-- TASK --
Filter the data below for the string "charge" and copy each matching line.

-- SUPPLIED DATA --
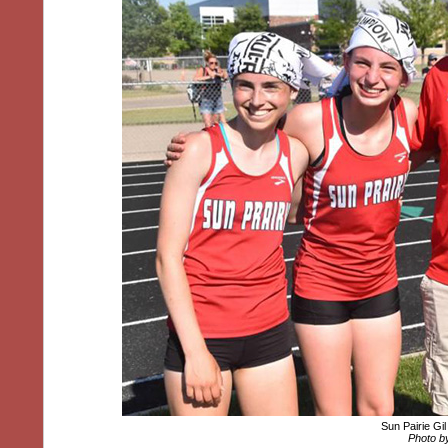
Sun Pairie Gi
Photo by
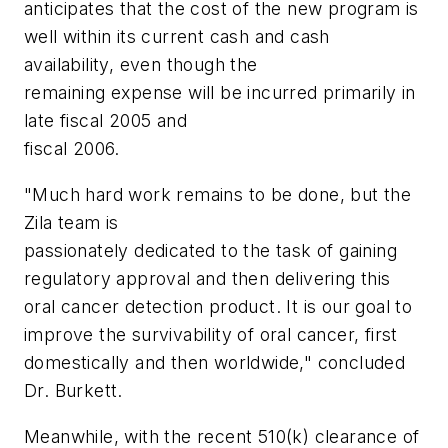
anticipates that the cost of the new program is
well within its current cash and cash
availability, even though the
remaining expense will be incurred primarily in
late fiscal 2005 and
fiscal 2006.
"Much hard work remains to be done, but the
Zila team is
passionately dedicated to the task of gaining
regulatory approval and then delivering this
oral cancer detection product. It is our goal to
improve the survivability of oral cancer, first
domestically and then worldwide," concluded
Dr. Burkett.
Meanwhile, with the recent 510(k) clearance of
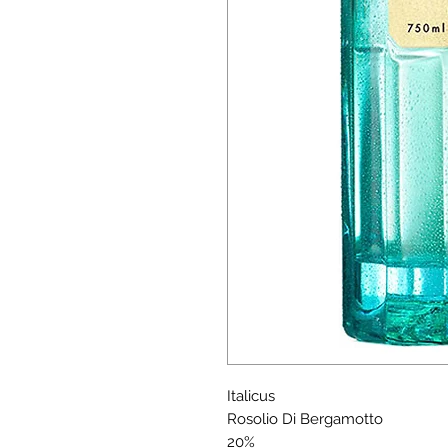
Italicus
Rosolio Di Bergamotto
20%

* * *

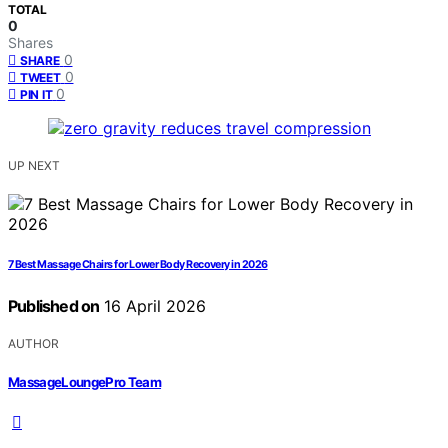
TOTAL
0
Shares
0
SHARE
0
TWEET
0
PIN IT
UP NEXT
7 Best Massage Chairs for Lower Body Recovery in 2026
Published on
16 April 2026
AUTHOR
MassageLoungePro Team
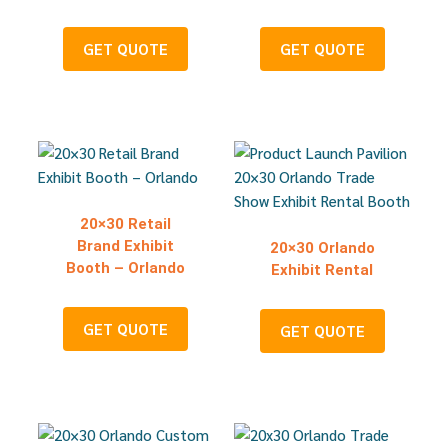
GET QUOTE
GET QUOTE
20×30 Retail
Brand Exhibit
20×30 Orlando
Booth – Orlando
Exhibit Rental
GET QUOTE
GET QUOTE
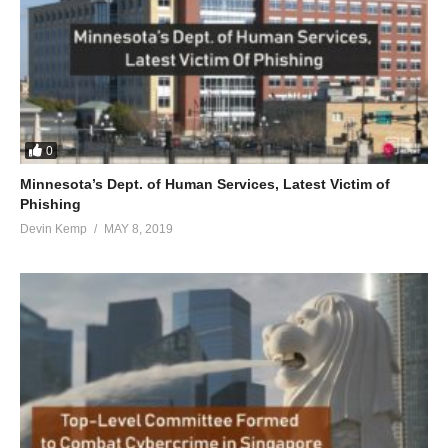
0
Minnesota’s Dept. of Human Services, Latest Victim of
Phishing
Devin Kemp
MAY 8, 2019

---

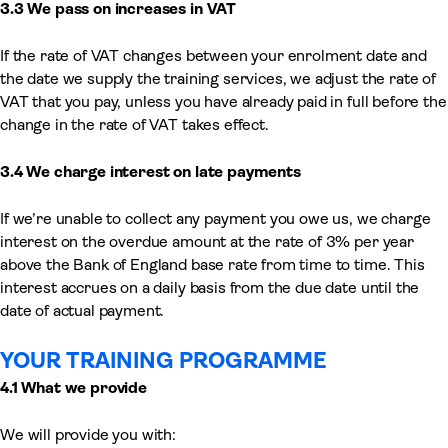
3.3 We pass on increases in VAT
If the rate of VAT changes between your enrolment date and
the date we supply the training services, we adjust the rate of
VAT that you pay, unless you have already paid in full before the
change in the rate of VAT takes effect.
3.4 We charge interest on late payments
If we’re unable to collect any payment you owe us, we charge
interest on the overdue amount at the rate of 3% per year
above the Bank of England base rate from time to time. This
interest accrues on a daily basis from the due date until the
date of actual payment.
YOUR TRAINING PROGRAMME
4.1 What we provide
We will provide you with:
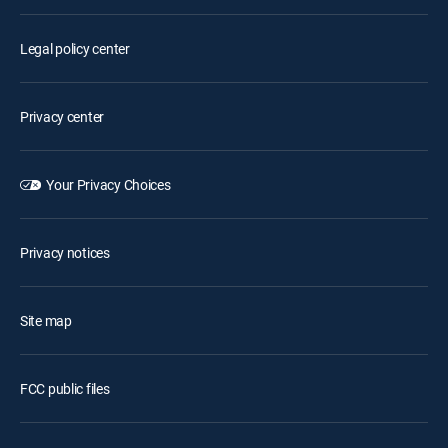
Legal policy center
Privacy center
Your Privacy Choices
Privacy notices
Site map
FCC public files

-- ANSWER BELOW --
3.4 We charge interest on late payments
If we’re unable to collect any payment you owe us, we charge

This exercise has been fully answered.